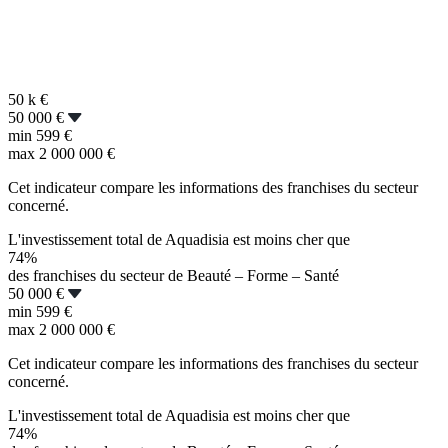
50 k
€
50 000 €
min
599 €
max
2 000 000 €
Cet indicateur compare les informations des franchises du secteur
concerné.
L'investissement total de Aquadisia est moins cher que
74%
des franchises du secteur de Beauté – Forme – Santé
50 000 €
min
599 €
max
2 000 000 €
Cet indicateur compare les informations des franchises du secteur
concerné.
L'investissement total de Aquadisia est moins cher que
74%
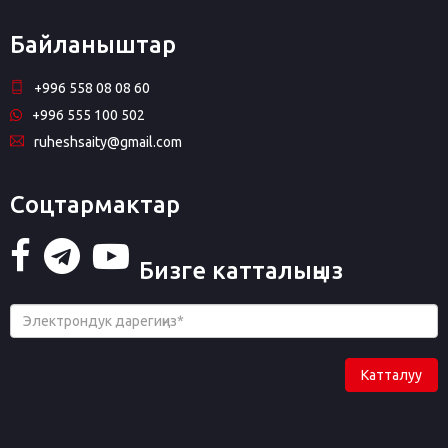
Байланыштар
+996 558 08 08 60
+996 555 100 502
ruheshsaity@gmail.com
Соцтармактар
Бизге катталыңыз
Катталуу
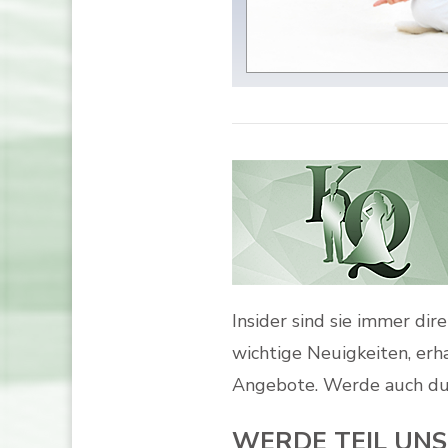
Insider sind sie immer di
wichtige Neuigkeiten, erh
Angebote. Werde auch du
WERDE TEIL UNS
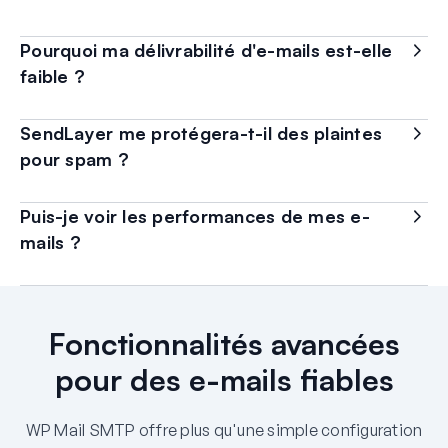
Pourquoi ma délivrabilité d'e-mails est-elle
faible ?
SendLayer me protégera-t-il des plaintes
pour spam ?
Puis-je voir les performances de mes e-
mails ?
Fonctionnalités avancées
pour des e-mails fiables
WP Mail SMTP offre plus qu'une simple configuration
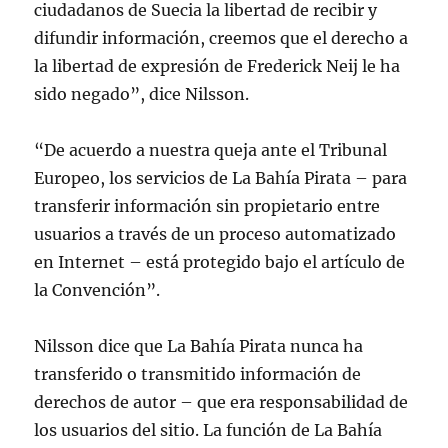
ciudadanos de Suecia la libertad de recibir y
difundir información, creemos que el derecho a
la libertad de expresión de Frederick Neij le ha
sido negado”, dice Nilsson.
“De acuerdo a nuestra queja ante el Tribunal
Europeo, los servicios de La Bahía Pirata – para
transferir información sin propietario entre
usuarios a través de un proceso automatizado
en Internet – está protegido bajo el artículo de
la Convención”.
Nilsson dice que La Bahía Pirata nunca ha
transferido o transmitido información de
derechos de autor – que era responsabilidad de
los usuarios del sitio. La función de La Bahía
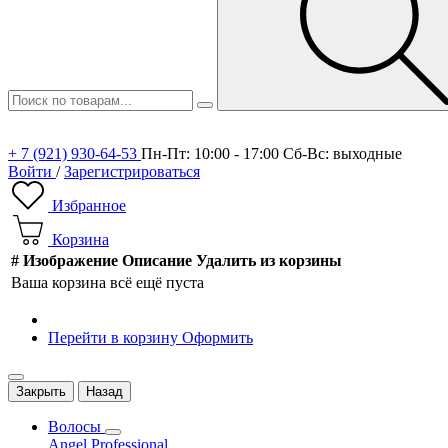
+ 7 (921) 930-64-53
Пн-Пт: 10:00 - 17:00 Сб-Вс: выходные
Войти
/
Зарегистрироваться
Избранное
Корзина
#
Изображение
Описание
Удалить из корзины
Ваша корзина всё ещё пуста
Перейти в корзину
Оформить
Закрыть
Назад
Волосы
Angel Professional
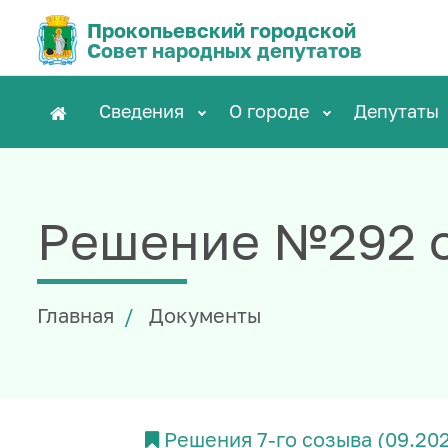
Прокопьевский городской
Совет народных депутатов
Сведения
О городе
Депутаты
Решение №292 о
Главная
Документы
Решения 7-го созыва (09.20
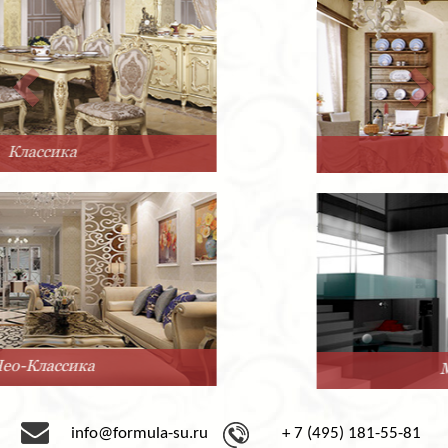
Прованс
Минимализм
info@formula-su.ru
+ 7 (495) 181-55-81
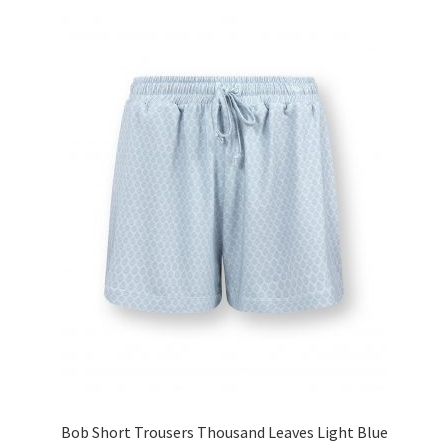
Bob Short Trousers Thousand Leaves Light Blue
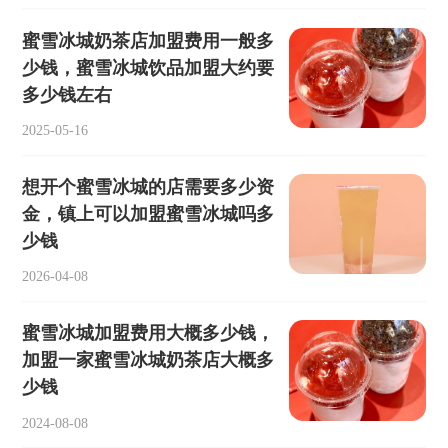
蜜雪冰城奶茶店加盟费用一般多
少钱，蜜雪冰城饮品加盟大约要
多少钱左右
2025-05-16
想开个蜜雪冰城的店需要多少资
金，镇上可以加盟蜜雪冰城吗多
少钱
2026-04-08
蜜雪冰城加盟费用大概多少钱，
加盟一家蜜雪冰城奶茶店大概多
少钱
2024-08-08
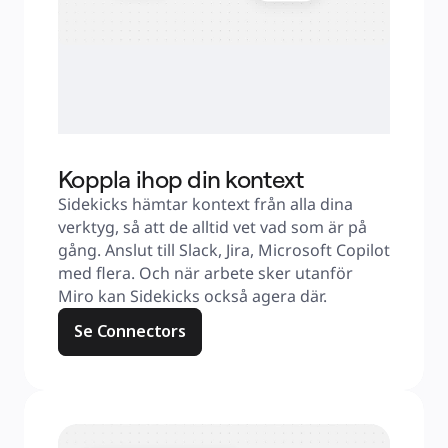
Koppla ihop din kontext
Sidekicks hämtar kontext från alla dina 
verktyg, så att de alltid vet vad som är på 
gång. Anslut till Slack, Jira, Microsoft Copilot 
med flera. Och när arbete sker utanför 
Miro kan Sidekicks också agera där.
Se Connectors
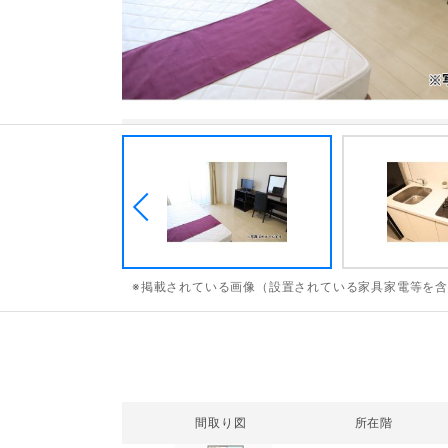
※掲載されている画像（設置されている家具家電等を
間取り図
所在階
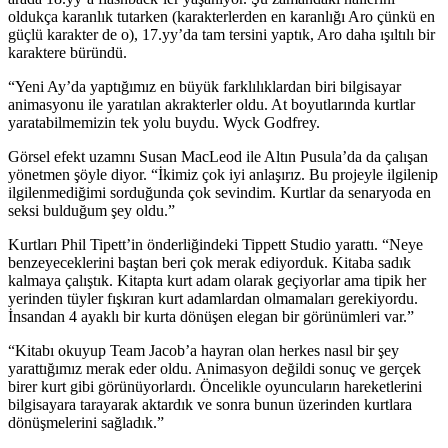
oldukça karanlık tutarken (karakterlerden en karanlığı Aro çünkü en
güçlü karakter de o), 17.yy’da tam tersini yaptık, Aro daha ışıltılı bir
karaktere büründü.
“Yeni Ay’da yaptığımız en büyük farklılıklardan biri bilgisayar
animasyonu ile yaratılan akrakterler oldu. At boyutlarında kurtlar
yaratabilmemizin tek yolu buydu. Wyck Godfrey.
Görsel efekt uzamnı Susan MacLeod ile Altın Pusula’da da çalışan
yönetmen şöyle diyor. “İkimiz çok iyi anlaşırız. Bu projeyle ilgilenip
ilgilenmediğimi sorduğunda çok sevindim. Kurtlar da senaryoda en
seksi bulduğum şey oldu.”
Kurtları Phil Tipett’in önderliğindeki Tippett Studio yarattı. “Neye
benzeyeceklerini baştan beri çok merak ediyorduk. Kitaba sadık
kalmaya çalıştık. Kitapta kurt adam olarak geçiyorlar ama tipik her
yerinden tüyler fışkıran kurt adamlardan olmamaları gerekiyordu.
İnsandan 4 ayaklı bir kurta dönüşen elegan bir görünümleri var.”
“Kitabı okuyup Team Jacob’a hayran olan herkes nasıl bir şey
yarattığımız merak eder oldu. Animasyon değildi sonuç ve gerçek
birer kurt gibi görünüyorlardı. Öncelikle oyuncuların hareketlerini
bilgisayara tarayarak aktardık ve sonra bunun üzerinden kurtlara
dönüşmelerini sağladık.”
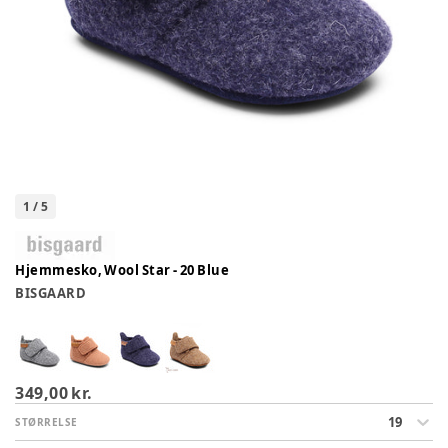
1
/
5
Hjemmesko, Wool Star - 20 Blue
BISGAARD
349,00 kr.
19
STØRRELSE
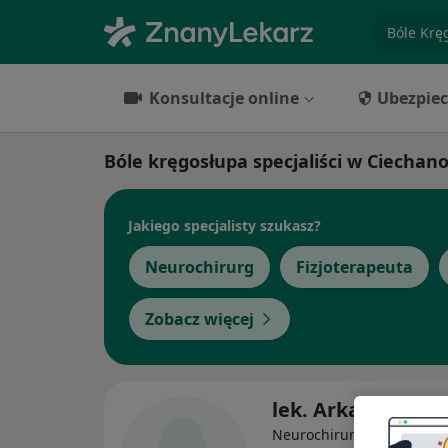
specjaliz
Konsultacje online
Ubezpiec
Bóle kręgosłupa specjaliści w Ciechan
Jakiego specjalisty szukasz?
Neurochirurg
Fizjoterapeuta
Zobacz więcej
lek. Arkadiusz Wi
·
Więcej
Neurochirurg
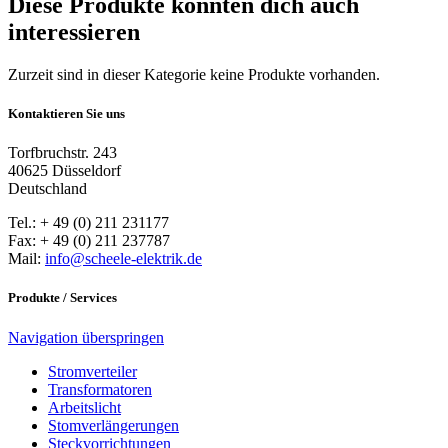
Diese Produkte könnten dich auch
interessieren
Zurzeit sind in dieser Kategorie keine Produkte vorhanden.
Kontaktieren Sie uns
Torfbruchstr. 243
40625 Düsseldorf
Deutschland
Tel.: + 49 (0) 211 231177
Fax: + 49 (0) 211 237787
Mail:
info@scheele-elektrik.de
Produkte / Services
Navigation überspringen
Stromverteiler
Transformatoren
Arbeitslicht
Stomverlängerungen
Steckvorrichtungen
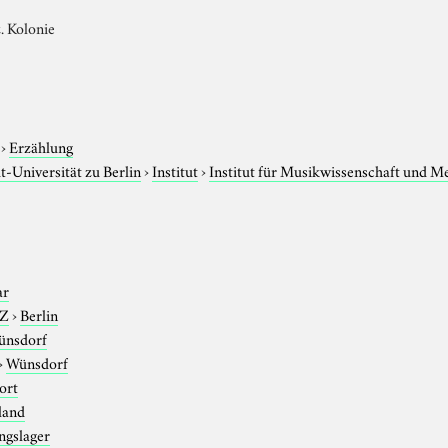
. Kolonie
›
Erzählung
-Universität zu Berlin
›
Institut
›
Institut für Musikwissenschaft und M
ar
-Z
›
Berlin
ünsdorf
›
Wünsdorf
ort
land
ngslager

::::::::

## AIM OF THE EXERCISE
Would you set down each line of the listing above exactly, apart from the pictures?

## RESULT
50 k
€
50 000 €
min
599 €
max
2 000 000 €
Cet indicateur compare les informations des franchises du secteur
concerné.
L'investissement total de Aquadisia est moins cher que
74%
des franchises du secteur de Beauté – Forme – Santé
50 000 €
min
599 €
max
2 000 000 €
Cet indicateur compare les informations des franchises du secteur
concerné.
L'investissement total de Aquadisia est moins cher que
74%
Байланыштар
+996 558 08 08 60
+996 555 100 502
ruheshsaity@gmail.com
Соцтармактар
Бизге катталыңыз
Катталуу
Insider sind sie immer di
wichtige Neuigkeiten, erh
Angebote. Werde auch du
WERDE TEIL UNS
Pourquoi ma délivrabilité d'e-mails est-elle
faible ?
SendLayer me protégera-t-il des plaintes
pour spam ?
Puis-je voir les performances de mes e-
mails ?
Fonctionnalités avancées
pour des e-mails fiables
WP Mail SMTP offre plus qu'une simple configuration
ciudadanos de Suecia la libertad de recibir y
difundir información, creemos que el derecho a
la libertad de expresión de Frederick Neij le ha
sido negado”, dice Nilsson.
“De acuerdo a nuestra queja ante el Tribunal
Europeo, los servicios de La Bahía Pirata – para
transferir información sin propietario entre
usuarios a través de un proceso automatizado
en Internet – está protegido bajo el artículo de
la Convención”.
Nilsson dice que La Bahía Pirata nunca ha
transferido o transmitido información de
derechos de autor – que era responsabilidad de
los usuarios del sitio. La función de La Bahía
+ 7 (921) 930-64-53
Пн-Пт: 10:00 - 17:00 Сб-Вс: выходные
Войти
/
Зарегистрироваться
Избранное
Корзина
#
Изображение
Описание
Удалить из корзины
Ваша корзина всё ещё пуста
Перейти в корзину
Оформить
Закрыть
Назад
Волосы
Angel Professional
Прокопьевский городской
Совет народных депутатов
Сведения
О городе
Депутаты
Решение №292 о
Главная
Документы
Решения 7-го созыва (09.20
Прованс
Минимализм
info@formula-su.ru
+ 7 (495) 181-55-81
Bob Short Trousers Thousand Leaves Light Blue
蜜雪冰城奶茶店加盟费用一般多
少钱，蜜雪冰城饮品加盟大约要
多少钱左右
2025-05-16
想开个蜜雪冰城的店需要多少资
金，镇上可以加盟蜜雪冰城吗多
少钱
2026-04-08
蜜雪冰城加盟费用大概多少钱，
加盟一家蜜雪冰城奶茶店大概多
少钱
2024-08-08
Koppla ihop din kontext
Sidekicks hämtar kontext från alla dina 
verktyg, så att de alltid vet vad som är på 
gång. Anslut till Slack, Jira, Microsoft Copilot 
med flera. Och när arbete sker utanför 
Miro kan Sidekicks också agera där.
Se Connectors
※掲載されている画像（設置されている家具家電等を
間取り図
所在階
oldukça karanlık tutarken (karakterlerden en karanlığı Aro çünkü en
güçlü karakter de o), 17.yy’da tam tersini yaptık, Aro daha ışıltılı bir
karaktere büründü.
“Yeni Ay’da yaptığımız en büyük farklılıklardan biri bilgisayar
animasyonu ile yaratılan akrakterler oldu. At boyutlarında kurtlar
yaratabilmemizin tek yolu buydu. Wyck Godfrey.
Görsel efekt uzamnı Susan MacLeod ile Altın Pusula’da da çalışan
yönetmen şöyle diyor. “İkimiz çok iyi anlaşırız. Bu projeyle ilgilenip
ilgilenmediğimi sorduğunda çok sevindim. Kurtlar da senaryoda en
seksi bulduğum şey oldu.”
Kurtları Phil Tipett’in önderliğindeki Tippett Studio yarattı. “Neye
benzeyeceklerini baştan beri çok merak ediyorduk. Kitaba sadık
kalmaya çalıştık. Kitapta kurt adam olarak geçiyorlar ama tipik her
yerinden tüyler fışkıran kurt adamlardan olmamaları gerekiyordu.
İnsandan 4 ayaklı bir kurta dönüşen elegan bir görünümleri var.”
“Kitabı okuyup Team Jacob’a hayran olan herkes nasıl bir şey
yarattığımız merak eder oldu. Animasyon değildi sonuç ve gerçek
birer kurt gibi görünüyorlardı. Öncelikle oyuncuların hareketlerini
bilgisayara tarayarak aktardık ve sonra bunun üzerinden kurtlara
dönüşmelerini sağladık.”
1
/
5
Hjemmesko, Wool Star - 20 Blue
BISGAARD
349,00 kr.
19
STØRRELSE
specjaliz
Konsultacje online
Ubezpiec
Bóle kręgosłupa specjaliści w Ciechan
Jakiego specjalisty szukasz?
Neurochirurg
Fizjoterapeuta
Zobacz więcej
lek. Arkadiusz Wi
·
Więcej
Neurochirurg
Diese Produkte könnten dich auch
interessieren
Zurzeit sind in dieser Kategorie keine Produkte vorhanden.
Kontaktieren Sie uns
Torfbruchstr. 243
40625 Düsseldorf
Deutschland
Tel.: + 49 (0) 211 231177
Fax: + 49 (0) 211 237787
Mail:
info@scheele-elektrik.de
Produkte / Services
Navigation überspringen
Stromverteiler
Transformatoren
Arbeitslicht
Stomverlängerungen
Steckvorrichtungen
. Kolonie
›
Erzählung
-Universität zu Berlin
›
Institut
›
Institut für Musikwissenschaft und M
ar
-Z
›
Berlin
ünsdorf
›
Wünsdorf
ort
land
ngslager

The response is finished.